'Life in Pieces' Hands Viewers Some Uncomfortable Moments

September 22nd, 2015 12:14 AM

It’s not every night a viewer can tune into the pilot of a new series and watch a new dad placing a frozen medical glove into his wife’s hooha. But that is exactly what happened in the premiere of “Life in Pieces.”

A comedic family saga-style show, this new offering from CBS tells the stories of a father, played by James Brolin, a mother, played by Dianne Wiest, and their three grown children. The storylines follow each branch of the family tree as life happens.

In the pilot episode, we rolled through one son’s date with a woman who lives with her ex-fiancé in their search for a place to hook up, the daughter coming to grips with her eldest child going on his first college visit (complete with a father-son sex talk that gets graphic), the second son’s wife's bodily functions while delivering a baby, and the patriarch’s funeral-themed 70th birthday party.

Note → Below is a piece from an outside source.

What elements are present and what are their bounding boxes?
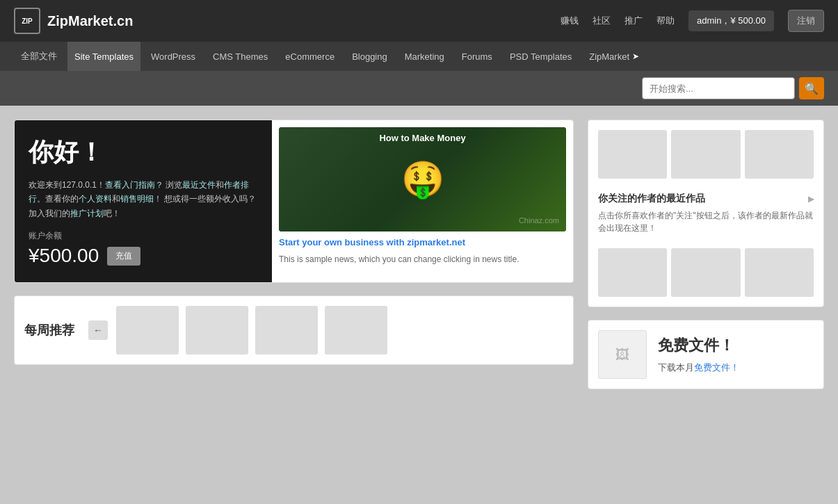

The birth of the grandchild included some rather obnoxious references to the new mom’s private area post-delivery, mostly from the ob-gyn. The doctor told her not to look at the area as it was “closed for six weeks.” Of course the mom goes home, looks, screams and the panicked husband has to comfort her amidst references to it looking like “The Predator.” The new parents were given medical gloves and instructions to fill them with water and freeze them to relieve post-partum pain. This results in an uncomfortable scene showing the new mom leaning on the kitchen sink as she directs her husband in placing the glove in the appropriate spot.

That should provide some awkward questions from younger viewers.

The unusual 70th birthday party was celebrated as a funeral, at the request of the father. He wanted to hear the tributes in person. At first I thought it was too nonsensical to think a family would put on such a display, complete with coffin, but it ended rather poignantly with family memories and a wife who broke down thinking of the real funeral in the future. The moral of the funeral story is, as the James Brolin character says, “Life is about these moments, these pieces of time.”

All in all, the stories intertwine nicely. Hopefully future episodes will feature more wholesome family moments, and fewer scenes intended solely for shock value.